| HN Mirror

Y	Hacker News new \| ask \| show \| jobs


	by n2d4 920 days ago
	Mixtral is on-par with Gemini Pro, not Gemini Ultra (and even there it is further behind Gemini Pro than Gemini Pro is behind GPT 3.5). But to directly answer your question, they are quite well-funded, having raised over $700mil to date. I definitely wouldn't count them out.

2 comments

coder543 920 days ago

Mixtral ranks higher than Gemini Pro on the (subjective) Chatbot Arena Leaderboard: https://huggingface.co/spaces/lmsys/chatbot-arena-leaderboar...

Where are you seeing that it is "further behind Gemini Pro than Gemini Pro is behind GPT 3.5"?

link

jsnell 920 days ago

Presumably in the very article this HN submission is for (https://arxiv.org/pdf/2312.11444.pdf), table 1.

link

coder543 920 days ago

Mixtral is missing in half of the benchmarks in that paper. Hardly conclusive.
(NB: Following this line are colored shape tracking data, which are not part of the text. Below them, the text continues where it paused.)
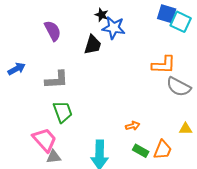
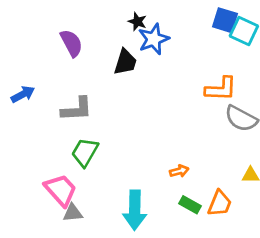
blue star: (114, 28) -> (154, 39), turned -30
green trapezoid: (63, 112) -> (85, 152), turned -130

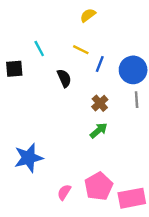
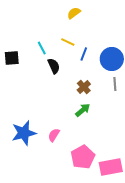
cyan line: (39, 49) -> (42, 48), moved
pink semicircle: (64, 192) -> (54, 135), moved

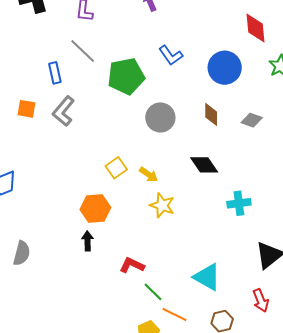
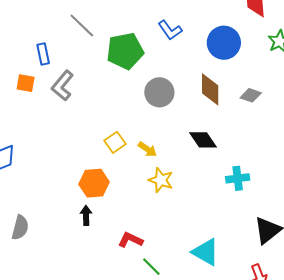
blue rectangle: (55, 73) -> (43, 54), moved
brown diamond: (211, 114) -> (210, 89), size x1.4

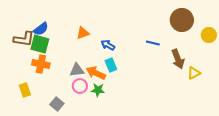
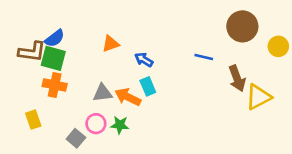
yellow triangle: (194, 73) -> (258, 97), size x1.5
pink circle: (80, 86) -> (96, 124), moved
green star: (98, 90) -> (120, 125), moved

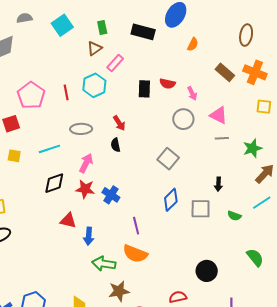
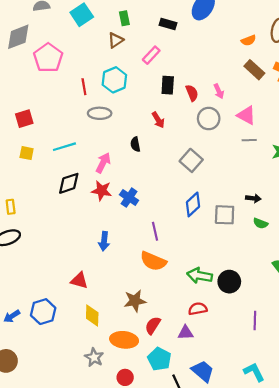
black rectangle: (143, 32) -> (168, 24), size x0.7
orange semicircle: (193, 44) -> (249, 40), moved, turned 40
pink rectangle: (115, 63) -> (151, 55), moved
red semicircle: (167, 84) -> (192, 93), moved, turned -126
pink pentagon: (31, 95) -> (48, 58), moved
red arrow: (119, 123) -> (158, 120), moved
gray ellipse: (81, 129) -> (100, 113), moved
black arrow: (218, 184) -> (253, 198), moved, turned -88
red triangle: (68, 221) -> (79, 280), moved
green arrow: (104, 264) -> (200, 276), moved

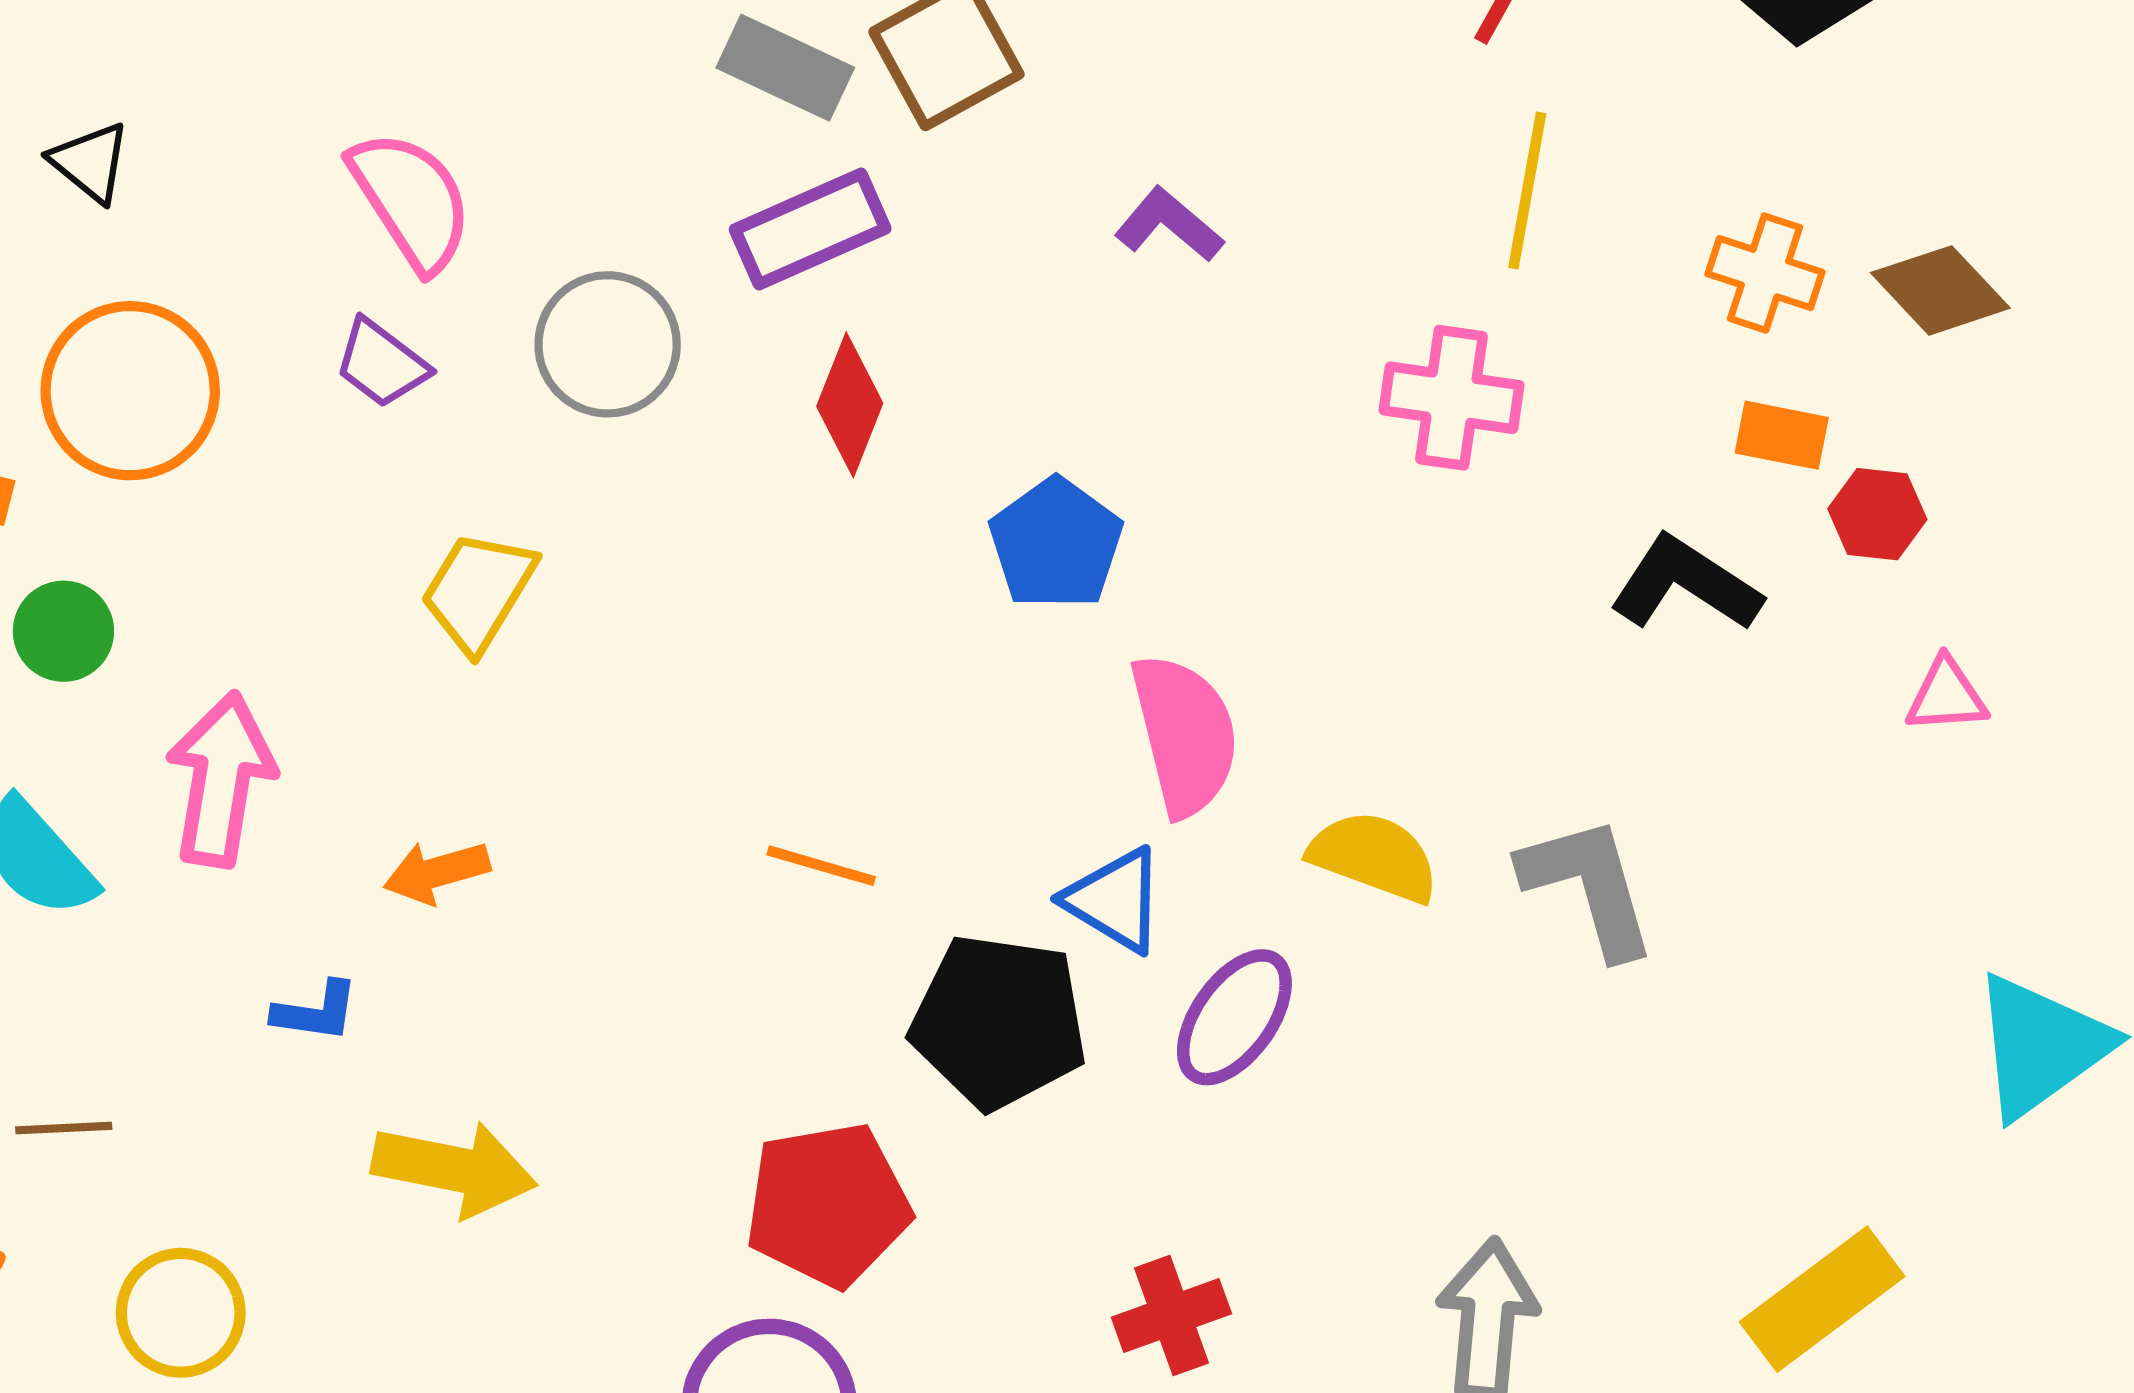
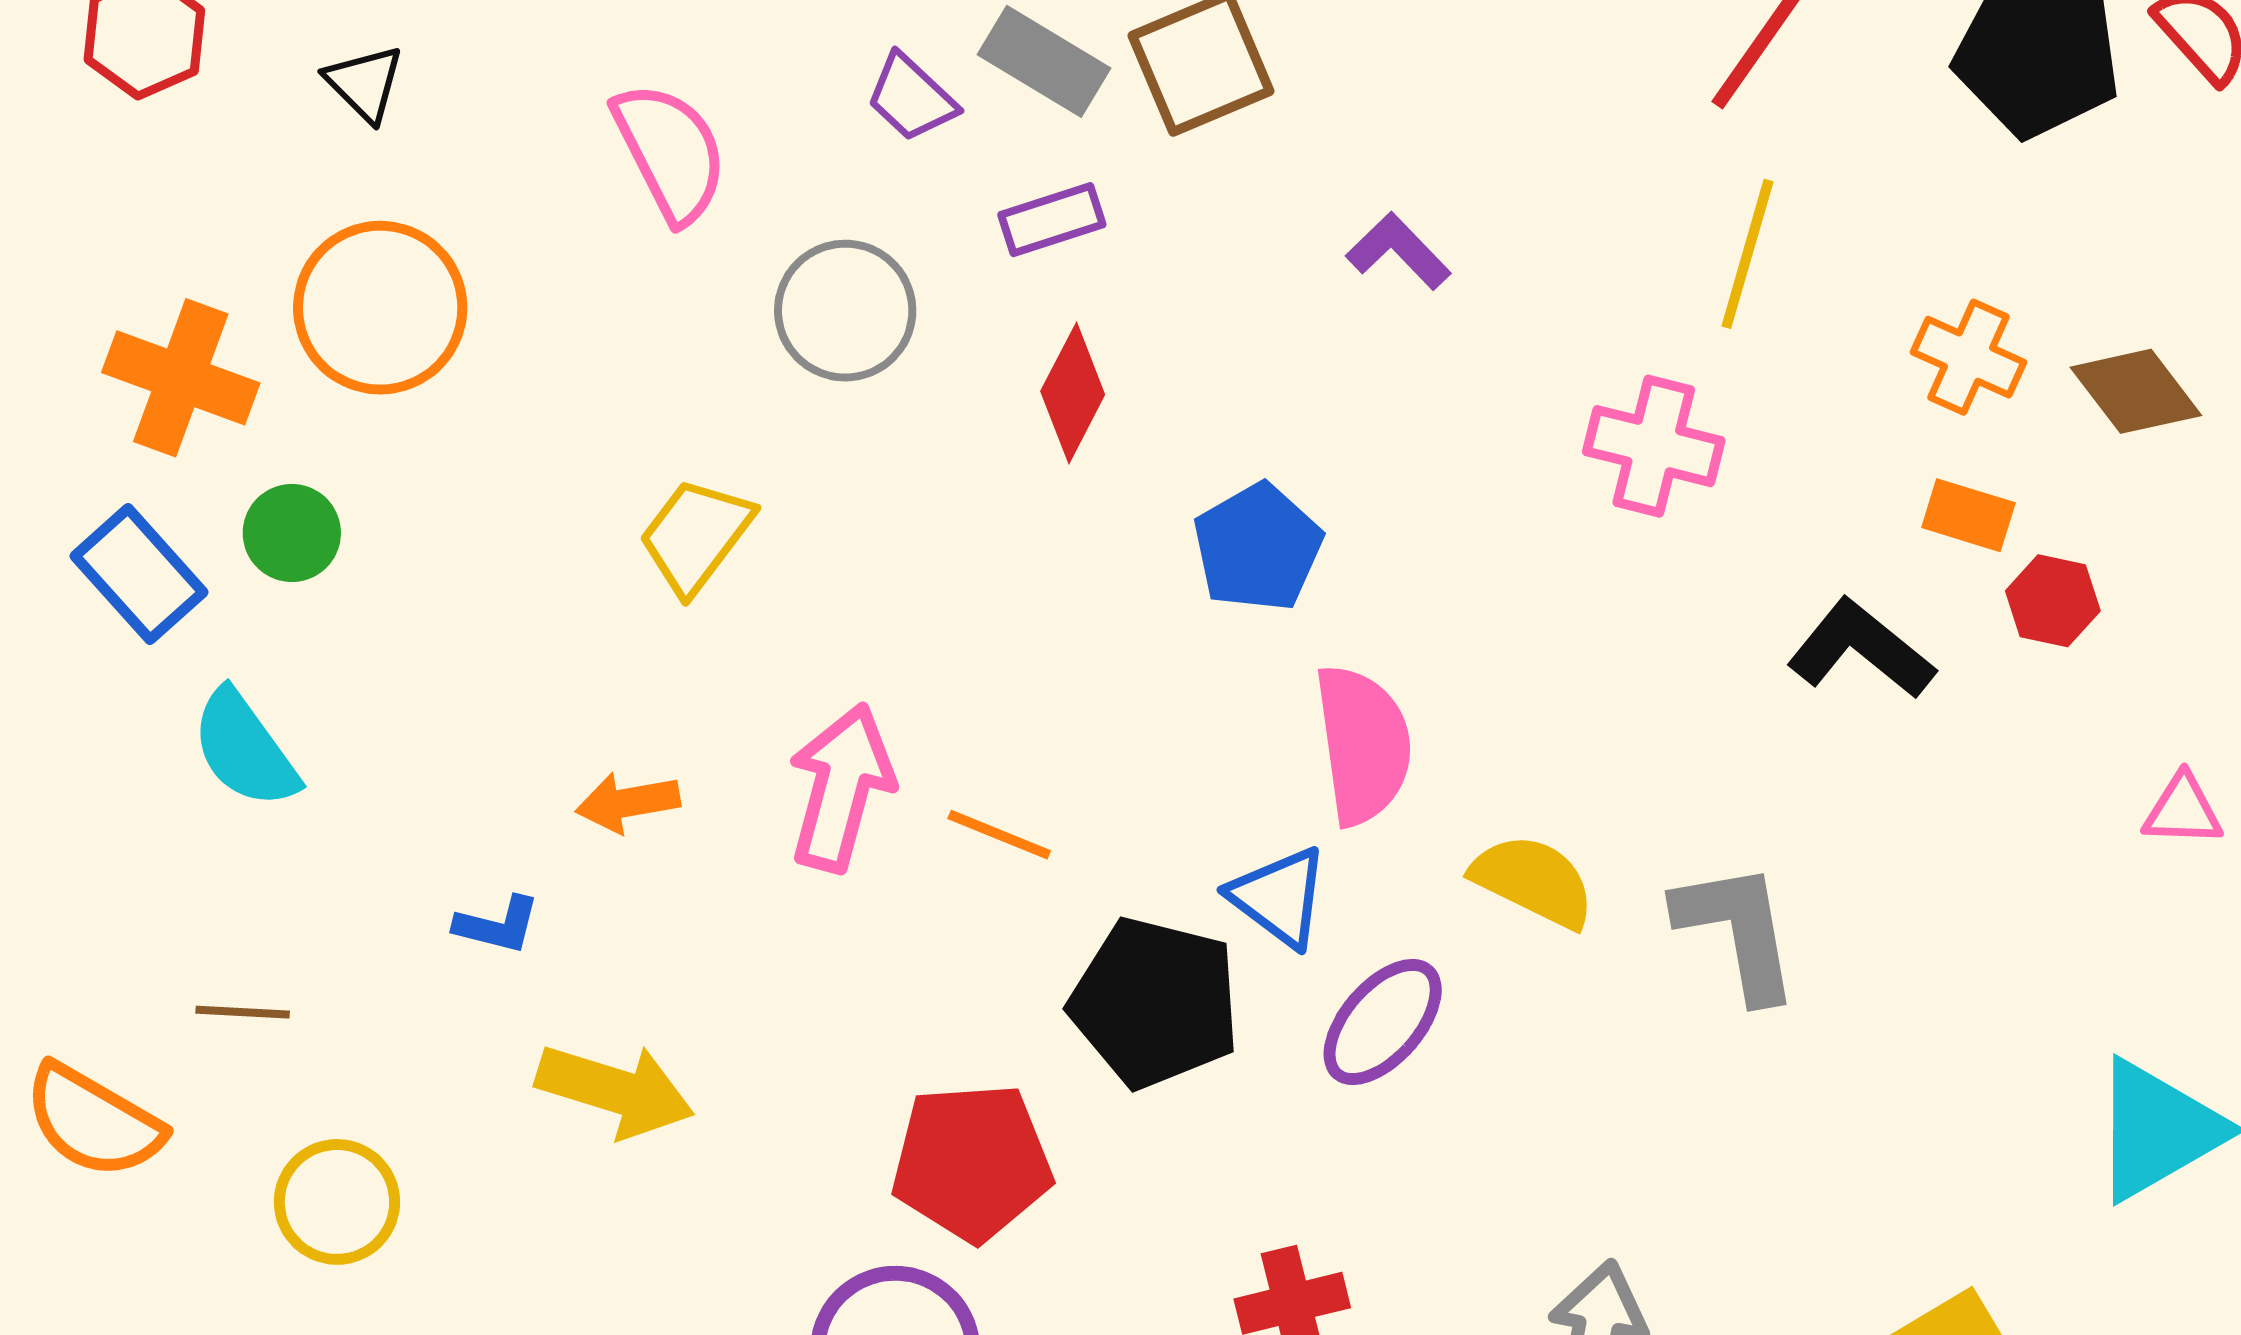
purple rectangle: (810, 229) -> (1052, 220), size x0.7
purple trapezoid: (381, 363) -> (911, 98), moved
pink triangle: (1946, 696) -> (2183, 810), moved
pink arrow: (221, 779) -> (841, 788), moved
It’s also common knowledge that these benchmarks have a lot of issues[0]. A good litmus test, but not a substitute for actually seeing how the models do in the real world.

On the topic of “hardly conclusive” things, Gemini Pro literally told me just a few minutes ago[1] that the Avatar movies did not have humans in them. There was no funny business in the prompting. At least Mixtral knows that Avatar has humans in it. Most of Gemini Pro’s responses have been fine, but not exceptional.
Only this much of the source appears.